Kaynak : Memurlar.Net - Özel
Haber Giriş : 26 Kasım 2018 10:03, Son Güncelleme : 25 Kasım 2018 19:00
30 yılını dolduran memurlar, hangi halde re'sen emekli edilir?

Memurlar, genel olarak 65 yaşını dolduracakları tarihe kadar görev yapabilmektedirler. İstisna olarak bazı meslek ve görev ünvanlarının yaş hadleri 65 yaşından daha düşük olabildiği gibi 65 yaşından daha yüksek olan durumlar da bulunmaktadır.

5434 sayılı T.C.Emekli Sandığı Kanunu Madde 40 hükmü 65 yaşı ve istisnaları belirleyen maddedir. Örneğin; memurlar 65 yaşını dolduracakları tarihe kadar görevde kalabilirler.
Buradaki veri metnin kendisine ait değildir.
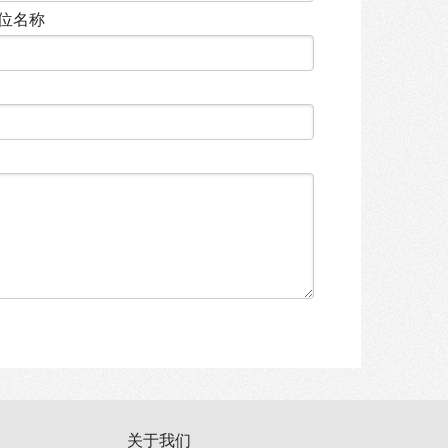
位名称
关于我们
Astsubay Kıdemli Başçavuş ise 55 yaşını, öğretim üyeleri de 67 yaşını gibi.

Yazımızda kamu kurumları lüzum görmeleri durumunda 30 yılını doldurmuş memurları memurun talebi olmadan emekli edebilir mi? Konusunu değerlendirmekteyiz.

5434 sayılı T.C.Emekli Sandığı Kanunu Madde 39 hükmünde seçilmiş belediye başkanları ve illerin daimi komisyon üyeleri hariç olmak üzere 30 yılını doldurmuş olan memurların kurumlarınca lüzum görüldüğünde yaş kaydı aranmaksızın resen emekli edilebileceği belirtilmiştir. Bu şekilde emekli edilen memur şayet 61 yaşını doldurmamışsa 61 yaşını dolduracağı tarihe kadar emekli aylığı bağlanmayacağı da bu maddede belirtilmiştir.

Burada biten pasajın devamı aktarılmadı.